Morningstar gathered management ownership information about every U.S.-run mutual fund in its database, amounting to about 6,000 funds, says a Morningstar news report. Many of the funds reveal no manager ownership, including: 46% of U.S. equity funds, 59% of international equity funds, 65% of taxable bond funds, 70% of balanced funds, and 78.5% of municipal funds.

According to the article, there seems to be a correlation between Morningstar ratings and fund manager investment. The Morningstar analysis found an average investment of $354,000 for its Fund Analyst Picks, compared with $52,000 for its average fund. Excluding funds where managers have good “excuses,’ such as target-date, single-state muni, and index funds, the average pick investment increases to $431,000, the report says. The median pick has an average of $430,000 invested by each manager, while the median fund overall has zero invested. Morningstar says 32 of its picks do have at least $1 million invested by all managers.

Excuses, Excuses

In the report, Russel Kinnel, Morningstar’s director of mutual fund research, cites two “excuses’ for fund managers not investing in the funds they run. First, a manager running single-state municipal-bond funds for a state other than the one in which he lives would not benefit from the tax breaks. Second, managers might be citizens of a foreign country that bars investment in U.S.-domiciled funds.

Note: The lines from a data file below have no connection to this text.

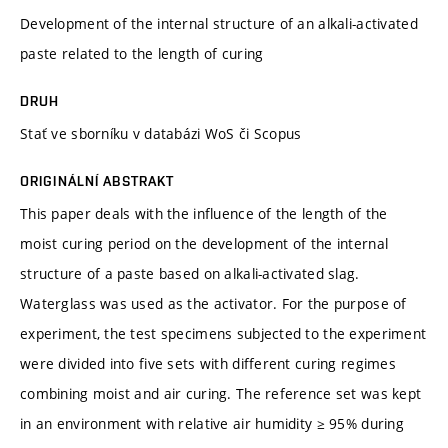
Development of the internal structure of an alkali-activated
paste related to the length of curing
DRUH
Stať ve sborníku v databázi WoS či Scopus
ORIGINÁLNÍ ABSTRAKT
This paper deals with the influence of the length of the
moist curing period on the development of the internal
structure of a paste based on alkali-activated slag.
Waterglass was used as the activator. For the purpose of
experiment, the test specimens subjected to the experiment
were divided into five sets with different curing regimes
combining moist and air curing. The reference set was kept
in an environment with relative air humidity ≥ 95% during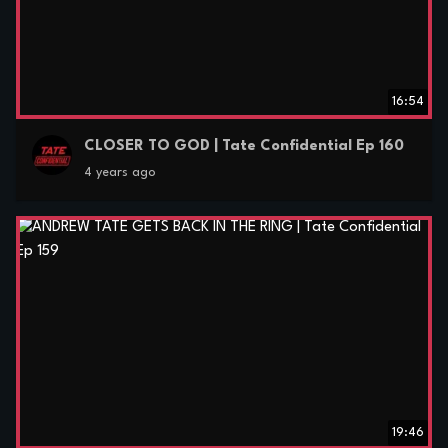
16:54
CLOSER TO GOD | Tate Confidential Ep 160
4 years ago
19:46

Kinnel continues to say that managers who run niche funds or a large number of funds have a good reason to be at the lower end of the ranges—but not to spurn investing in their fund entirely. “The number of managers showing no faith in their process is staggering,’ writes Kinnel. “With the two exceptions I spelled out, I can’t think of why anyone should invest in a fund that its own manager doesn’t invest in. True, higher investment levels aren’t a guarantee of success or an ethical manager but at least they show that managers believe in the funds and they pay some of the costs and taxes that the rest of the shareholders do.’

Kinnel calls for an amendment to disclosure rules, suggesting that fund managers be required to disclose the exact number of a manager’s investment. Under the current rules, mangers are required to disclose ownership in a group of ranges starting at $0 and going as high as “over $1 million.’